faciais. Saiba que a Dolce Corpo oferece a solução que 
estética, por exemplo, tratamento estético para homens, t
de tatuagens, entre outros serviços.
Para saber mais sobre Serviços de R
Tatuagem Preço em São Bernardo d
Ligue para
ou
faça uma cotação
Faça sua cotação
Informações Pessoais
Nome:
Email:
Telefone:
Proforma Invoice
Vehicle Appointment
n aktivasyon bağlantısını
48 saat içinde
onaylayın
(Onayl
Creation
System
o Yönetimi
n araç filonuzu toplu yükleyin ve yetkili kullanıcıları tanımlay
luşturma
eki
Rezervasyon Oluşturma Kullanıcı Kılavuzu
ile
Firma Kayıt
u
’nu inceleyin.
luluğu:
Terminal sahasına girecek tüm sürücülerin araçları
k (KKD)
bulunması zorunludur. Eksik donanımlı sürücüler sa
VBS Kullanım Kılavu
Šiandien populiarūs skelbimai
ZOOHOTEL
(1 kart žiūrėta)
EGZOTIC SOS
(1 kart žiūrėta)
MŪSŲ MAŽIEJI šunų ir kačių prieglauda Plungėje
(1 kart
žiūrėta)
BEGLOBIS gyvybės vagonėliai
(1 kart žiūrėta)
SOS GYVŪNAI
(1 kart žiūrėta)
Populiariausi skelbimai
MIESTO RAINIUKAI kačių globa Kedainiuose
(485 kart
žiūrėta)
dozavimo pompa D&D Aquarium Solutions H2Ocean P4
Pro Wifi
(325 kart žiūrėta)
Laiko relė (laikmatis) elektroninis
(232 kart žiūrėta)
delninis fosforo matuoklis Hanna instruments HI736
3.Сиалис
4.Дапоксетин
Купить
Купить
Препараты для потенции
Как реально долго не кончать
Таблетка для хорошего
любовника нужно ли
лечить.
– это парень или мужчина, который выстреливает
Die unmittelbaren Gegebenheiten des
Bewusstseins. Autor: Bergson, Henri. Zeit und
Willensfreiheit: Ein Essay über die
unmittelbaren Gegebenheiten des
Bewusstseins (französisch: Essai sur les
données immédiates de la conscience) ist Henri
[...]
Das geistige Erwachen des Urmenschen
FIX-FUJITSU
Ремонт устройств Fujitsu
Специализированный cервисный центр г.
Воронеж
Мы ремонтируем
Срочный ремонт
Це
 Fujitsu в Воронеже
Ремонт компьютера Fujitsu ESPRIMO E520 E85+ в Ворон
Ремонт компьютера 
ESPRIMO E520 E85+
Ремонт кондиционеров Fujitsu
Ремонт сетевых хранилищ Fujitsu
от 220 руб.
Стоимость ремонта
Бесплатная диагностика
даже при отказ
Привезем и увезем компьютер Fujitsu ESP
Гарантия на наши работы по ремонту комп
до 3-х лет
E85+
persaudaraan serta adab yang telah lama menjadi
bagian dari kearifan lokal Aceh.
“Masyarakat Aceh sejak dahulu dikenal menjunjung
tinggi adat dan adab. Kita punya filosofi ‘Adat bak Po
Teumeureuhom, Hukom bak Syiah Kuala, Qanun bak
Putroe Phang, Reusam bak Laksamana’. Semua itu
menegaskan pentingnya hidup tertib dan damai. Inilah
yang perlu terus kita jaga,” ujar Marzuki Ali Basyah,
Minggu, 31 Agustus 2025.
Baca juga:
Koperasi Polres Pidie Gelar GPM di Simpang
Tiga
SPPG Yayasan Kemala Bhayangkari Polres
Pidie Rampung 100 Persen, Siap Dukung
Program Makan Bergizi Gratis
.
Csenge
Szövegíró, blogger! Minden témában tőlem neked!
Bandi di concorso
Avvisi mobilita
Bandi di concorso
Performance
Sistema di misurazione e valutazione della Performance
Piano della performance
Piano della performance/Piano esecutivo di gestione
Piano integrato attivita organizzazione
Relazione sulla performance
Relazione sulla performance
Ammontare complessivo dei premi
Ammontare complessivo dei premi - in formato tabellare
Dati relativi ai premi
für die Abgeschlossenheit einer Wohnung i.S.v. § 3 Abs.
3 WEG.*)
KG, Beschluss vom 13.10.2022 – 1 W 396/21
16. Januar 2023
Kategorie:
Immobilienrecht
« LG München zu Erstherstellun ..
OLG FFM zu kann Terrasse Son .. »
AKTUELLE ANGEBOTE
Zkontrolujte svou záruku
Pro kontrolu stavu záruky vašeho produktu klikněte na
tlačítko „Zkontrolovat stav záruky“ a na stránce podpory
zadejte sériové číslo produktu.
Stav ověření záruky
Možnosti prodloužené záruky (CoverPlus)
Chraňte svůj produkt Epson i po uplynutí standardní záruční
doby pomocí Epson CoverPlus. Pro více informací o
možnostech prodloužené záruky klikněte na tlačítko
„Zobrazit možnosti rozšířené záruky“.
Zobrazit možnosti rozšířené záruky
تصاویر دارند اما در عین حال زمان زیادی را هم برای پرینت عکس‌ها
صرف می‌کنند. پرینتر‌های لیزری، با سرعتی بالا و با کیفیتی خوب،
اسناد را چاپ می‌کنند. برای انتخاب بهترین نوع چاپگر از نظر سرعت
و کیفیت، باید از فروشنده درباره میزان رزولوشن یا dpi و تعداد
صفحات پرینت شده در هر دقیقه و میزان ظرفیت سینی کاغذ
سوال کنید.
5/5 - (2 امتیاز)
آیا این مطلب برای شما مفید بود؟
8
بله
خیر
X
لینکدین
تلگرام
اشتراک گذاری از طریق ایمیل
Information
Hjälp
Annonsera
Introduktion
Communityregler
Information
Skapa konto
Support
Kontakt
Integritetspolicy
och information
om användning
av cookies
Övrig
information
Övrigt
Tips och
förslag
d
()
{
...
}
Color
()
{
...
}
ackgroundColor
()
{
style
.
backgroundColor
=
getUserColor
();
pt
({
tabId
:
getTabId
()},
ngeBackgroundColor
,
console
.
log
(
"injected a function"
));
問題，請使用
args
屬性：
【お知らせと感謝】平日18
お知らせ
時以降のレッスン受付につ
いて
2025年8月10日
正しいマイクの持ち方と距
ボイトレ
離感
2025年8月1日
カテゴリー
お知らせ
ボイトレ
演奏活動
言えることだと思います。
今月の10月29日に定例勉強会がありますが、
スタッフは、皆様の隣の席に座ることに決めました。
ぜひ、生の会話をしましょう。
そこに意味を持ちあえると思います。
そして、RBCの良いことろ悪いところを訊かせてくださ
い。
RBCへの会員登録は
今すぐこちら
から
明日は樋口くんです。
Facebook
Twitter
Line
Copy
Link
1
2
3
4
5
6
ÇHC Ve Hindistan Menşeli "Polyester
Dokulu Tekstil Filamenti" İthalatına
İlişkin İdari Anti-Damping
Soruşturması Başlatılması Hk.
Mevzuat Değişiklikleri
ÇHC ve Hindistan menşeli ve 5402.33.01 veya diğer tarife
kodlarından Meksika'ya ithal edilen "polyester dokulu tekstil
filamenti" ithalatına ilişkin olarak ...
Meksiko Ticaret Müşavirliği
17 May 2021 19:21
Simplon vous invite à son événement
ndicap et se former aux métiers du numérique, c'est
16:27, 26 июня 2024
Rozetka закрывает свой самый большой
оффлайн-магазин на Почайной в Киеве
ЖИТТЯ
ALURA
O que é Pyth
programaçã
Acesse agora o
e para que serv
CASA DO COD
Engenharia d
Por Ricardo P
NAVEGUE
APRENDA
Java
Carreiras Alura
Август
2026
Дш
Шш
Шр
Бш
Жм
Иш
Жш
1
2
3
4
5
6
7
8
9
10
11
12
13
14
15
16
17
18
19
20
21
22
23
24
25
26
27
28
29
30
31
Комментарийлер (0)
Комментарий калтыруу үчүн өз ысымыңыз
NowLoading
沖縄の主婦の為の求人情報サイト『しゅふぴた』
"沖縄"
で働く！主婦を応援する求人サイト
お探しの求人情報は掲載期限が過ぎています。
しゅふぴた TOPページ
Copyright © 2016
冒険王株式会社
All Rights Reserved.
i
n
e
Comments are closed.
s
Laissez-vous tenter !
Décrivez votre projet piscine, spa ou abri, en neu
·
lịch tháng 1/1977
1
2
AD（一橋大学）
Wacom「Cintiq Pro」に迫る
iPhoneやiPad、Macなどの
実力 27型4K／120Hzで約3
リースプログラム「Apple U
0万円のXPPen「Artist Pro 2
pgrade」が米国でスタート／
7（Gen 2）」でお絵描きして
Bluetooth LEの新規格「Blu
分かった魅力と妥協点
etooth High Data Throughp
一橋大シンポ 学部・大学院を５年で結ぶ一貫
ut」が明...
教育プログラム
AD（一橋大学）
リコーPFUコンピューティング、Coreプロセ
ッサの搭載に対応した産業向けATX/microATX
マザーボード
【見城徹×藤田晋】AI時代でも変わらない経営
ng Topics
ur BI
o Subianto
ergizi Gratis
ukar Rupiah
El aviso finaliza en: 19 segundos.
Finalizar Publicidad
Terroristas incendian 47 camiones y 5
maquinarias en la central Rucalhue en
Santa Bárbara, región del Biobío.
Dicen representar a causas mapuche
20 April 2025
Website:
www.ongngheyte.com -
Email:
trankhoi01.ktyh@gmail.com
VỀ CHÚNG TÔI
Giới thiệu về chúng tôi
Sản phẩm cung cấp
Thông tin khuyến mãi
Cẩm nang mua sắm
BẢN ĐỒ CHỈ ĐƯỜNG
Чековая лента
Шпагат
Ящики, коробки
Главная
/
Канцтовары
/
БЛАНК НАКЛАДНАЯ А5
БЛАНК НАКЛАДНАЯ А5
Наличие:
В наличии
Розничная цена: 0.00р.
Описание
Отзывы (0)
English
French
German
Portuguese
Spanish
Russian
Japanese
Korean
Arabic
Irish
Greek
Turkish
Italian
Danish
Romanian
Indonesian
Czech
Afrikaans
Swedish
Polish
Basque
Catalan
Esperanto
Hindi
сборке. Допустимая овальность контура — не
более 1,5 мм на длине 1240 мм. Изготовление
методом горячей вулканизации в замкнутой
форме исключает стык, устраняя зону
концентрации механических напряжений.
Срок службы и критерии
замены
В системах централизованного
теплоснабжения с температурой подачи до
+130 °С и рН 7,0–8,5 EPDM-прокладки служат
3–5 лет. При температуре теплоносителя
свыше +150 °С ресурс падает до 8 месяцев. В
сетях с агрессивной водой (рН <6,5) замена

**What the task requires:**
Check the entries above line by line and return each one containing the word "Polres".

**Task response:**
Koperasi Polres Pidie Gelar GPM di Simpang
SPPG Yayasan Kemala Bhayangkari Polres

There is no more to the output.